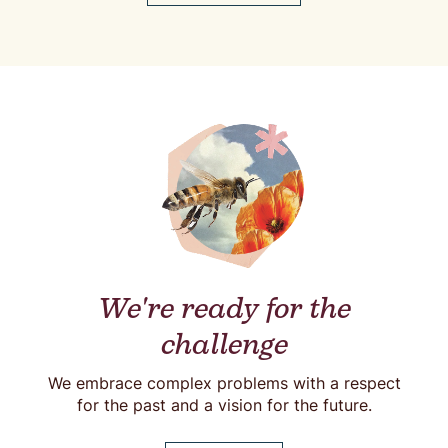
We're ready for the
challenge
We embrace complex problems with a respect
for the past and a vision for the future.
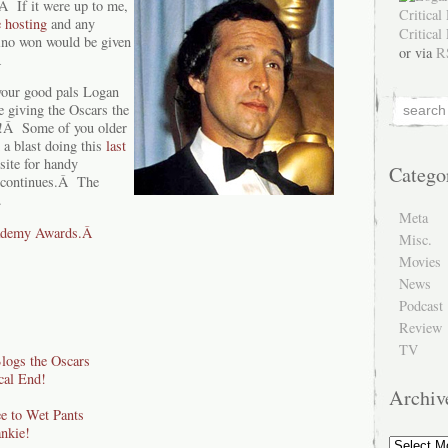
 If it were up to me,
 hosting
and any
ino won would be given
or via
R
Â
 your good pals Logan
e giving the Oscars the
t!Â Some of you older
 a blast doing this
last
site for handy
Catego
 continues.Â The
.
Meta
cademy Awards.Â
Misc.
Movies
News
Podcast
Review
TV
Blogs the Oscars
cal End!
Archiv
 to Wet Pants
nkie!
Archive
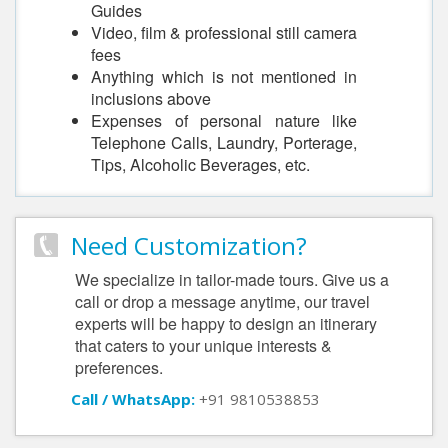
Guides
Video, film & professional still camera
fees
Anything which is not mentioned in
inclusions above
Expenses of personal nature like
Telephone Calls, Laundry, Porterage,
Tips, Alcoholic Beverages, etc.
Need Customization?
We specialize in tailor-made tours. Give us a
call or drop a message anytime, our travel
experts will be happy to design an itinerary
that caters to your unique interests &
preferences.
Call / WhatsApp:
+91 9810538853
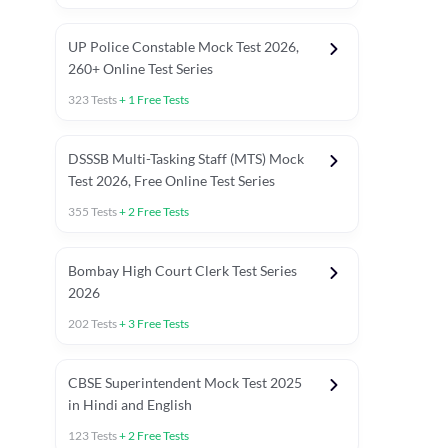
UP Police Constable Mock Test 2026,
260+ Online Test Series
323
Tests
+
1
Free Tests
DSSSB Multi-Tasking Staff (MTS) Mock
Test 2026, Free Online Test Series
355
Tests
+
2
Free Tests
Bombay High Court Clerk Test Series
2026
202
Tests
+
3
Free Tests
Most Expected 2025 Current Affairs
Quant Topics (With Short Trick
CBSE Superintendent Mock Test 2025
in Hindi and English
123
Tests
+
2
Free Tests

▶ **Assignment**: Look through the entries, and return every line that the word "Online" appears in.

▶ **Result of this task**:
260+ Online Test Series
Test 2026, Free Online Test Series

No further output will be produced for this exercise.